Thursday, September 18, 2008

Sounds like somebody's got a case of the usedtas.

Famous comedian Mitch Hedberg once told a joke that went like this:

"I used to do drugs. I still do, but I used to, too."

Well, I used to be able to write moderately funny pieces. That's all. But in honor of that, and of the fact that I just re-read one of those moderately pieces, and also in honor of the fact that a new (posthumous) Mitch Hedberg album just came out, I've decided to repost a post from an old blog. And here it is:

Local Rock-Paper-Scissors Champion Dethroned

Mont Pelier, VT - Pine Tree elementary school was the site, Thursday, of the unseating of reigning 5th grade rock-paper-scissors champion George Roberts by upstart 4th grader Seth Johnson. In a rochambeau for the ages, Johnson and Roberts were pitted against each other in a best 2 out of 3 contest throughout most of recess before Johnson finally emerged victorious with a cunningly timed rock to beat Roberts' scissors.

The duel began as many expected it would, with Roberts gaining the early advantage. After both competitors threw rock on the first turn, Roberts followed up with a paper to cover Johnson's second round rock. After the quick start, however, the challengers settled into what would become an epic series of doubles.

"After that first quick loss, I knew I was in trouble," said Johnson after the match. "But I just took a deep breath and tried to let my training take over."

Indeed both Johnson and Roberts seemed to enter trance-like states for most of the battle, their eyes barely open, bodies still and relaxed save for their pumping fists. Spectators later described the sight with superlatives that ranged from, "Awesome," to, "Awesomely awesome." Dana Sedgewick, a 5th grader and Roberts' alleged girlfriend, had a vantage point virtually right on top of the action and perhaps summed it up better than anyone. "I've never seen anything like it. It was more than rock-paper-scissors; it was high art - grace and glory fully realized."

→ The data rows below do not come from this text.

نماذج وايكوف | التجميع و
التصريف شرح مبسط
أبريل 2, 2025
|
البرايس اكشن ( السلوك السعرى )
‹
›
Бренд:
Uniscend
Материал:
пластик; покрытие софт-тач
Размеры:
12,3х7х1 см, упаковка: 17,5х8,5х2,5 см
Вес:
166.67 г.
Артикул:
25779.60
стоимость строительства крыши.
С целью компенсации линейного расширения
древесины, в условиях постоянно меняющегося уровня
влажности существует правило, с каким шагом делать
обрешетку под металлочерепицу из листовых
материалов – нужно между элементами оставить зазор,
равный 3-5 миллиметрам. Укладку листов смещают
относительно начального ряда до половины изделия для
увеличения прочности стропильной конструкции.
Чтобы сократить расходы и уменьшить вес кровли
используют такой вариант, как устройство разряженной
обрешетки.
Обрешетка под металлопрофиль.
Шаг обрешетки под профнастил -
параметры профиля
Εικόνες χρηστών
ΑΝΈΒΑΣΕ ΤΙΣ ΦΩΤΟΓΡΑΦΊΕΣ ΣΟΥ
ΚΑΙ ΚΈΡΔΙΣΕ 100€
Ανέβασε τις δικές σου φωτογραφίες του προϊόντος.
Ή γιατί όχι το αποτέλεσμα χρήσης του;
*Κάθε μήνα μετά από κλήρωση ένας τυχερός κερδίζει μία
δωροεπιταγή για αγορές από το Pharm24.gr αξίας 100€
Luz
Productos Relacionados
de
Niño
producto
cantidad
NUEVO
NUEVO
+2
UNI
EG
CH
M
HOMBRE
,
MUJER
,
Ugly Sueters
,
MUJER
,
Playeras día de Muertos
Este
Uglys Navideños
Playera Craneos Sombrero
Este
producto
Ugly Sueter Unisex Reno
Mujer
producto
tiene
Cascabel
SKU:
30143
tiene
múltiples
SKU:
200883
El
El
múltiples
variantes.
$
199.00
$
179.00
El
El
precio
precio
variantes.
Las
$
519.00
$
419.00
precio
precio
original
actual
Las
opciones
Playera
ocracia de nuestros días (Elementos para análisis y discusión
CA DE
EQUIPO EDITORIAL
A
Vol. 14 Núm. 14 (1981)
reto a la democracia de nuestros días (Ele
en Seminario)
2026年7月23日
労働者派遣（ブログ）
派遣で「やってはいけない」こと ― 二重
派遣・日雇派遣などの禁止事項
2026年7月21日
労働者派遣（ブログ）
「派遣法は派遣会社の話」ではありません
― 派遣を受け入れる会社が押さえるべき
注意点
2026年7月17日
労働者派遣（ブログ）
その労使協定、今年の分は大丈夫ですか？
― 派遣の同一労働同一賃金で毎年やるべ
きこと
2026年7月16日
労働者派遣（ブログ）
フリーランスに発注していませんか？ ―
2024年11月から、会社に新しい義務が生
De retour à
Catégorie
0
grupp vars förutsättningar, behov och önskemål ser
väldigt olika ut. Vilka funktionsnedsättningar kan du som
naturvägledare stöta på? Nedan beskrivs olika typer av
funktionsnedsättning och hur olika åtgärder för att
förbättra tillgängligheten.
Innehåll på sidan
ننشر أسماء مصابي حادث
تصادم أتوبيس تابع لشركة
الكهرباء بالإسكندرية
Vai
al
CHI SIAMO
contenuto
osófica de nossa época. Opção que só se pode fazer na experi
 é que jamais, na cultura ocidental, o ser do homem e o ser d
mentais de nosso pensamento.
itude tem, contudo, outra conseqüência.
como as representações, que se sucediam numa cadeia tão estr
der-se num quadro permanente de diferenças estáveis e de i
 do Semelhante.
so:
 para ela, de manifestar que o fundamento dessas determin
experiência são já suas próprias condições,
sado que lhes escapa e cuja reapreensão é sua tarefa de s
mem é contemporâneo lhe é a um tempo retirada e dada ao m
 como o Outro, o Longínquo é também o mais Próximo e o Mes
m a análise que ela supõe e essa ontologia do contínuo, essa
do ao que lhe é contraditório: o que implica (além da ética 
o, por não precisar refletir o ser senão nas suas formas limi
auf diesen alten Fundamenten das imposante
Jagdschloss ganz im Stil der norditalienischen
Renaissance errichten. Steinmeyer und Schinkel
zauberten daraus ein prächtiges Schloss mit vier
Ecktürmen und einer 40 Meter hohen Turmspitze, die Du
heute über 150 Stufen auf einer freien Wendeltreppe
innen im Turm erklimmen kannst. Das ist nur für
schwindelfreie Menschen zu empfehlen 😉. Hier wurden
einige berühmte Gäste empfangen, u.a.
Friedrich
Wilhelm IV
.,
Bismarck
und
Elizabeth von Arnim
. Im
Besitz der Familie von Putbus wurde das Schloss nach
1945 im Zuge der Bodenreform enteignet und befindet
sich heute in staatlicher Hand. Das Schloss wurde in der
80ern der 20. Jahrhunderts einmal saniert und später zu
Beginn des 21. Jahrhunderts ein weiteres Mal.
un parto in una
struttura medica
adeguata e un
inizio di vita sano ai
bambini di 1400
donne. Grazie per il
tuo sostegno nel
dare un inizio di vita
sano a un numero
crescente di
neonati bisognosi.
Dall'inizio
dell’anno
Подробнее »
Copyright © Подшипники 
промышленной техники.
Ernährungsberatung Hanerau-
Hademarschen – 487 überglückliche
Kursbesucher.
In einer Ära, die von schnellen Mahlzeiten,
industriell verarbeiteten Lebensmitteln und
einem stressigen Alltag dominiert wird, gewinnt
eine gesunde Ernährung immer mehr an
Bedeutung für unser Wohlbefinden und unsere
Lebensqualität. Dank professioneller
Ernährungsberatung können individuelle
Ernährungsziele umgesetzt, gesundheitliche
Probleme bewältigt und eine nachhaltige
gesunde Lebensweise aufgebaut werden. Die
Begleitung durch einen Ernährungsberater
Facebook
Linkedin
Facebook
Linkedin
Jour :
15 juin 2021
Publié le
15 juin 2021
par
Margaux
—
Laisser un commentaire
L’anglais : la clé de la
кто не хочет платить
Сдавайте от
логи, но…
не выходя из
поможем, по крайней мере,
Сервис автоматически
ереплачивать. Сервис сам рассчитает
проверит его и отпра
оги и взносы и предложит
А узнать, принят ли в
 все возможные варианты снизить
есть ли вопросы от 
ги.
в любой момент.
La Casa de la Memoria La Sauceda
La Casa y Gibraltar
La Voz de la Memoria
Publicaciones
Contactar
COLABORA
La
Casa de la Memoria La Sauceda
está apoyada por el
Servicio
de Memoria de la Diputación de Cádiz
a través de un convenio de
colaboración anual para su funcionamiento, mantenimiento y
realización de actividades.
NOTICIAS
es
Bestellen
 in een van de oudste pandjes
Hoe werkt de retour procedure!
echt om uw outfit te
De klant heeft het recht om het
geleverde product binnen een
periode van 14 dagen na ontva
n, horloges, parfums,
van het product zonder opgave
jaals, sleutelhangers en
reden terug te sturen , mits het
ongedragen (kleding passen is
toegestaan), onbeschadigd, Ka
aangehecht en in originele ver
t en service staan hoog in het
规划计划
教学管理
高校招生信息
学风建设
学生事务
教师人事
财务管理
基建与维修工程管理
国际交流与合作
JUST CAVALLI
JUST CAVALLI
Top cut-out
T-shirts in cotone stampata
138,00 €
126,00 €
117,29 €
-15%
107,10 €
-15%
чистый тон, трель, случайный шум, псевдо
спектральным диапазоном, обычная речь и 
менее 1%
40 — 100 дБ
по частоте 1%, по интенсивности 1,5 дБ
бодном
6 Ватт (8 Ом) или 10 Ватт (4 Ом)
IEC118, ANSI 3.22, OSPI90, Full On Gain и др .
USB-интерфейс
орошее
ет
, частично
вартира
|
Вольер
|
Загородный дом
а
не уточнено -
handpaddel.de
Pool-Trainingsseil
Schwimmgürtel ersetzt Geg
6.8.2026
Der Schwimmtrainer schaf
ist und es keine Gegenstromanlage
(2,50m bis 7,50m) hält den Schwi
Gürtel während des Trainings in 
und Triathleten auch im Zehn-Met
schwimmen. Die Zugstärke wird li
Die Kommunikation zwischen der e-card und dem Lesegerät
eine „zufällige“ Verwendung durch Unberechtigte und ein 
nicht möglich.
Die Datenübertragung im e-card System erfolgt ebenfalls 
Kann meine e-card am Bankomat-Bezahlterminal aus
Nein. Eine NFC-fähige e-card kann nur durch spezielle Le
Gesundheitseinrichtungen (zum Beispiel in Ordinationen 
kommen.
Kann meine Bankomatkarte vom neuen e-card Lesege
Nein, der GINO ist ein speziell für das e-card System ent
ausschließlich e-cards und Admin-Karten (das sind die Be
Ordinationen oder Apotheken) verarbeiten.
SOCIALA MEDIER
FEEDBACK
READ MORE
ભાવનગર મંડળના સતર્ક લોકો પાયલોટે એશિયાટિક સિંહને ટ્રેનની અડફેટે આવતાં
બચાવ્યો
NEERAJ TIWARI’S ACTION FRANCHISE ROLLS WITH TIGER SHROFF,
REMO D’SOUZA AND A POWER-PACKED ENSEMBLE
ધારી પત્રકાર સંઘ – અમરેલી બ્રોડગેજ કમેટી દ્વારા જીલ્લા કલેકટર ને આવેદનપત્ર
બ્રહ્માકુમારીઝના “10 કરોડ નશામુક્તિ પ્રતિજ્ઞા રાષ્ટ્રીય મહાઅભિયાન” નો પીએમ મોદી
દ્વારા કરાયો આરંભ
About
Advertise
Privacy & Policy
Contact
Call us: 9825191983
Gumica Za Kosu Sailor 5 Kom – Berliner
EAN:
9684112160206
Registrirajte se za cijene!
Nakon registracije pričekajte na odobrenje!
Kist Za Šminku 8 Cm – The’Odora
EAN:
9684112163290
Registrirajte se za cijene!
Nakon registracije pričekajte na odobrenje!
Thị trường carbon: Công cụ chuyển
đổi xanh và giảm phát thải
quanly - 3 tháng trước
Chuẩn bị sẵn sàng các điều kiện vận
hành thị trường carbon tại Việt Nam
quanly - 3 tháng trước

After Roberts' second throw victory, both competitors threw scissors, then rock, scissors, scissors, paper, scissors, paper, paper, rock and scissors as the contest entered a streak of 327 consecutive draws. The next score was set up when Johnson and Roberts both employed Bonetti's Defense simultaneously. Named after Charlie Bonetti, a 19th century rock-paper-scissors master, Bonetti's Defense is a complex pattern of 43 sequential throws that's been known to confuse even the most heralded rock-paper-scissors champions. That Roberts and Johnson were both able to employ it is evidence enough of their mastery. That they each decided to do so at the same time was incredible. But what happened next was sheer magic.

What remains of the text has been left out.